Once they had developed a way to study extreme CNV, Handsaker, McCarroll and their team made four primary discoveries.
First: About 88 percent of gene copy number variation among humans arises from extreme copy number variants rather than simple copy number variants.
“These extreme copy number variants are a small fraction of all CNVs, but they have broader effects on genes than we anticipated,” said McCarroll.
Second: The more copies of a gene a person has, the more that gene is expressed.
“You might think this was obvious,” said Handsaker, “but in some organisms, such as plants, when you have more copies, most of them are turned off. It turns out that in humans, they’re all turned on in almost all cases.”
Third: With simple CNV, most people have two copies, while a few outliers have one or three or none. McCarroll’s team found that with extreme CNV, most people don’t have two copies but instead have CNVs scattered across a wide range.
“For a lot of these CNVs with these especially exuberant differences, two randomly chosen people are actually more likely to have different numbers of copies than the same number,” said Handsaker.
Fourth: Sequences with more copies are more likely to mutate further, expanding in copy number quickly and dramatically.
The team found what they call “runaway duplication haplotypes,” in which some versions of a chromosome have acquired as many as 10 copies of a gene over the past thousand or so generations, while other versions of the same chromosome continue to have just one copy.
“The fast, dramatic expansion in copy number of specific genes appears to have been evolutionarily recent and geographically localized,” said McCarroll.
One gene involved in resistance to trypanosomes—parasites that cause human illnesses including sleeping sickness and Chagas disease—evolved to have a high copy number on a subset of the chromosomes in West African populations. Another gene, related to a gene that contributes to asthma resistance, evolved to have a high copy number in Europe.
“These variations show really unusual patterns in some parts of the world,” said McCarroll. “But it’s too soon to know whether they’re doing something important.”
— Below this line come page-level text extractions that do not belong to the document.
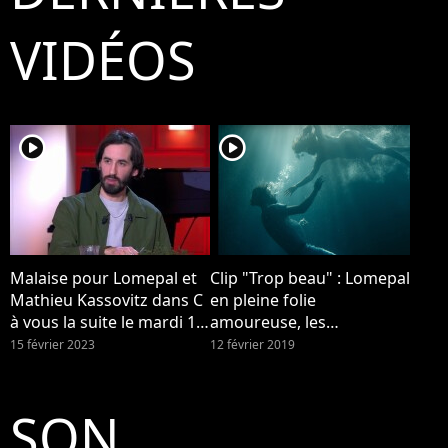
Mor
VIDÉOS
player2
player2
Malaise pour Lomepal et
Clip "Trop beau" : Lomepal
Mathieu Kassovitz dans C
en pleine folie
à vous la suite le mardi 14
amoureuse, les
février 2023 sur France 5
internautes crient au chef
15 février 2023
12 février 2019
d'oeuvre
SON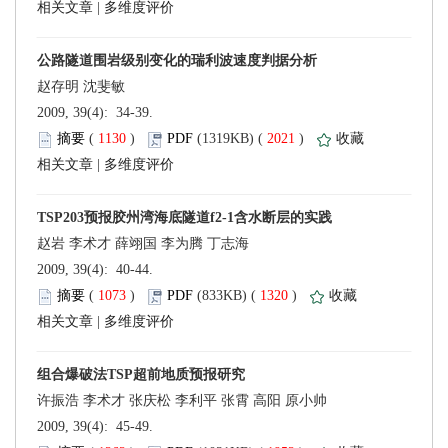
 |
 2009, 39(4): 34-39.
 (
 )
 2021
)
 |
 2009, 39(4): 40-44.
 (
 )
 1320
)
 |
 2009, 39(4): 45-49.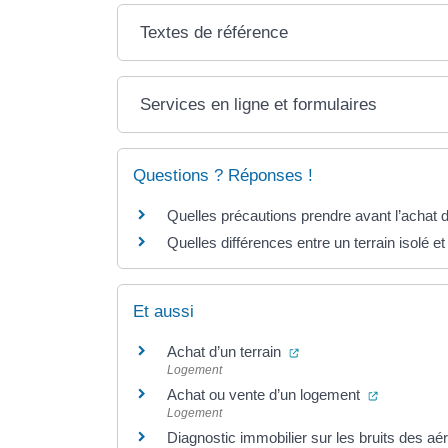
Textes de référence
Services en ligne et formulaires
Questions ? Réponses !
Quelles précautions prendre avant l’achat d
Quelles différences entre un terrain isolé et
Et aussi
(ouverture dans un nou
Achat d’un terrain
Logement
(ouverture
Achat ou vente d’un logement
Logement
Diagnostic immobilier sur les bruits des aé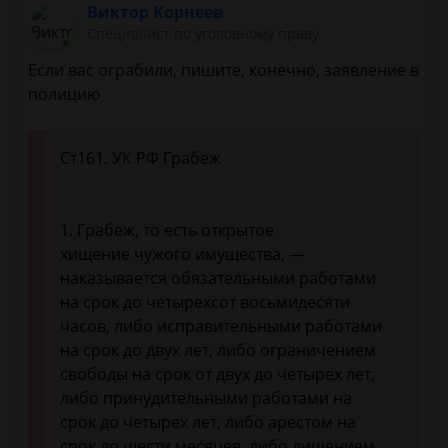
Виктор Корнеев
Cпециалист по уголовному праву
Если вас ограбили, пишите, конечно, заявление в
полицию
Ст161. УК РФ Грабеж
1. Грабеж, то есть открытое
хищение чужого имущества, —
наказывается обязательными работами
на срок до четырехсот восьмидесяти
часов, либо исправительными работами
на срок до двух лет, либо ограничением
свободы на срок от двух до четырех лет,
либо принудительными работами на
срок до четырех лет, либо арестом на
срок до шести месяцев, либо лишением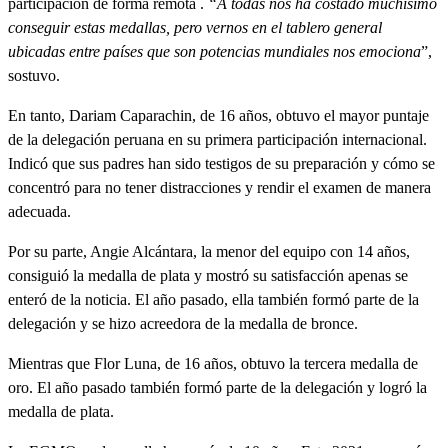
participación de forma remota .
“A todas nos ha costado muchísimo
conseguir estas medallas, pero vernos en el tablero general
ubicadas entre países que son potencias mundiales nos emociona
”,
sostuvo.
En tanto, Dariam Caparachin, de 16 años, obtuvo el mayor puntaje
de la delegación peruana en su primera participación internacional.
Indicó que sus padres han sido testigos de su preparación y cómo se
concentró para no tener distracciones y rendir el examen de manera
adecuada.
Por su parte, Angie Alcántara, la menor del equipo con 14 años,
consiguió la medalla de plata y mostró su satisfacción apenas se
enteró de la noticia. El año pasado, ella también formó parte de la
delegación y se hizo acreedora de la medalla de bronce.
Mientras que Flor Luna, de 16 años, obtuvo la tercera medalla de
oro. El año pasado también formó parte de la delegación y logró la
medalla de plata.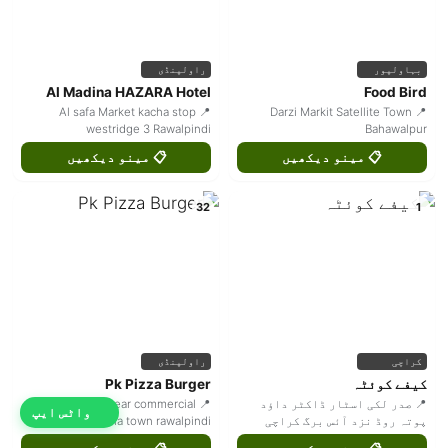
بہاولپور
راولپنڈی
Al Madina HAZARA Hotel
Food Bird
📍 Al safa Market kacha stop
📍 Darzi Markit Satellite Town
westridge 3 Rawalpindi
Bahawalpur
📋 مینو دیکھیں
📋 مینو دیکھیں
32
1
کراچی
راولپنڈی
کیفے کوئٹہ
Pk Pizza Burger
📍 صدر لکی اسٹار ڈاکٹر داؤد
📍 Plaza 30 linear commercial
واٹس ایپ
پوتہ روڈ نزد آئس برگ کراچی
phase 8 bahria town rawalpindi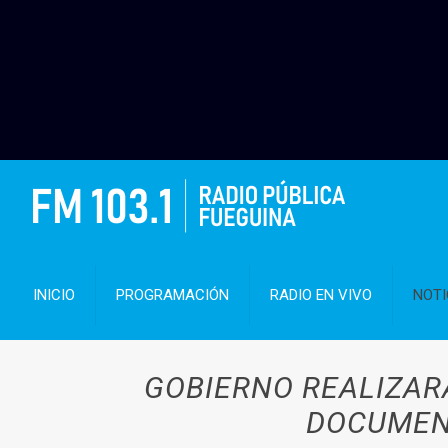
INICIO
PROGRAMACIÓN
RADIO EN VIVO
NOTI
GOBIERNO REALIZAR
DOCUMENT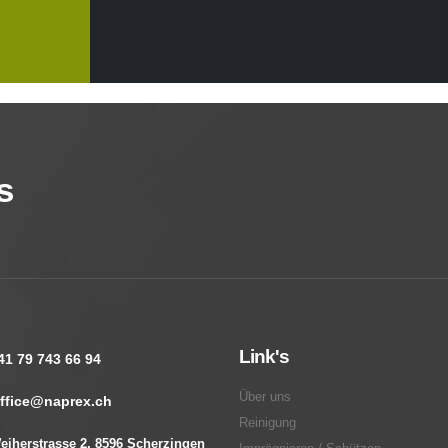
s
Link's
41 79 743 66 94
Über uns
ffice@naprex.ch
Reinigung
eiherstrasse 2, 8596 Scherzingen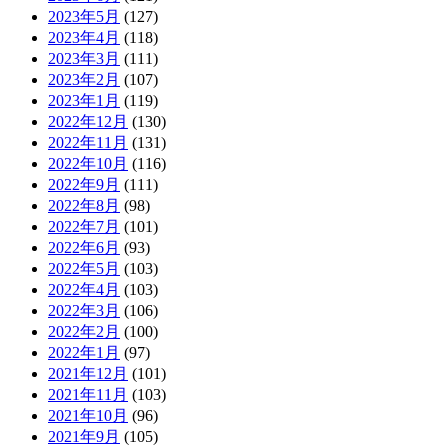
2023年5月
(127)
2023年4月
(118)
2023年3月
(111)
2023年2月
(107)
2023年1月
(119)
2022年12月
(130)
2022年11月
(131)
2022年10月
(116)
2022年9月
(111)
2022年8月
(98)
2022年7月
(101)
2022年6月
(93)
2022年5月
(103)
2022年4月
(103)
2022年3月
(106)
2022年2月
(100)
2022年1月
(97)
2021年12月
(101)
2021年11月
(103)
2021年10月
(96)
2021年9月
(105)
The team is now offering to the research community “the first data resource on extreme forms of CNV and how they actually vary across a large number of people” as well as a software toolkit to analyze extreme CNV in huge sequencing data sets, McCarroll said.
“Until recently, whole-genome sequencing was quite expensive. Today, that’s changing quickly,” McCarroll added. “This work gives us a sense of the kinds of things it’s going to be possible to see in whole-genome sequences that it wasn’t possible to see before.”
Coauthor Jennifer R. Berman is an employee of Bio-Rad Inc.
This research was supported by National Human Genome Research Institute grant R01 HG006855. Additional funding from NHGRI (U01 HG006510) is supporting follow-on work to develop production-ready software that can be used by any research laboratory.